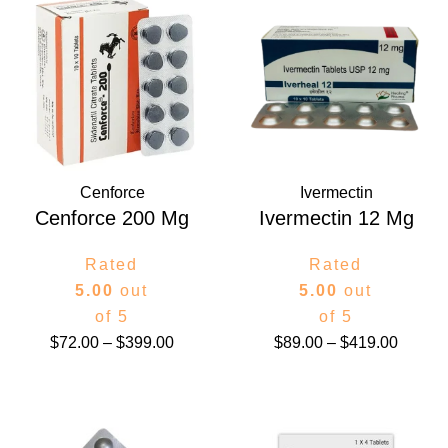
range:
range:
$72.00
$89.00
through
throug
$399.00
$419.0
Cenforce
Ivermectin
Cenforce 200 Mg
Ivermectin 12 Mg
Rated
Rated
5.00
out
5.00
out
of 5
of 5
$
72.00
–
$
399.00
$
89.00
–
$
419.00
Price
Price
range:
range:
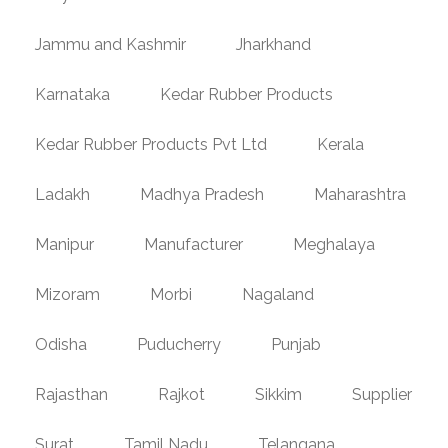
Jammu and Kashmir
Jharkhand
Karnataka
Kedar Rubber Products
Kedar Rubber Products Pvt Ltd
Kerala
Ladakh
Madhya Pradesh
Maharashtra
Manipur
Manufacturer
Meghalaya
Mizoram
Morbi
Nagaland
Odisha
Puducherry
Punjab
Rajasthan
Rajkot
Sikkim
Supplier
Surat
Tamil Nadu
Telangana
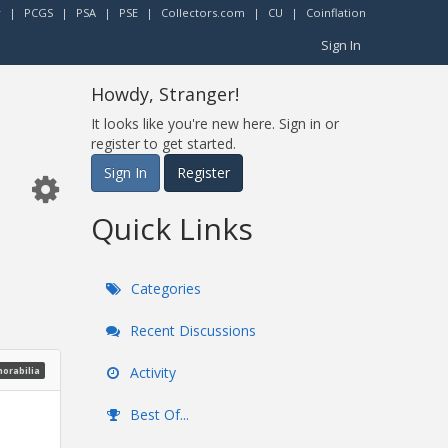
r
|
PCGS
|
PSA
|
PSE
|
Collectors.com
|
CU
|
Coinflation
Sign In
Howdy, Stranger!
It looks like you're new here. Sign in or
register to get started.
Sign In
Register
Quick Links
Categories
Recent Discussions
Activity
morabilia
Best Of...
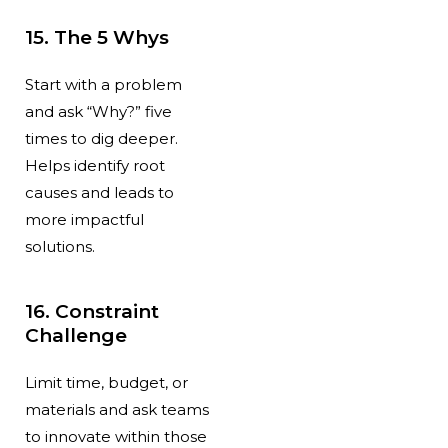
15. The 5 Whys
Start with a problem
and ask “Why?” five
times to dig deeper.
Helps identify root
causes and leads to
more impactful
solutions.
16. Constraint
Challenge
Limit time, budget, or
materials and ask teams
to innovate within those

■ ■ ■

§ **About this task**: Spot every line in the entries that includes the word "Products", and copy each one out.

§ **Solution to the exercise**:
Kedar Rubber Products
Kedar Rubber Products Pvt Ltd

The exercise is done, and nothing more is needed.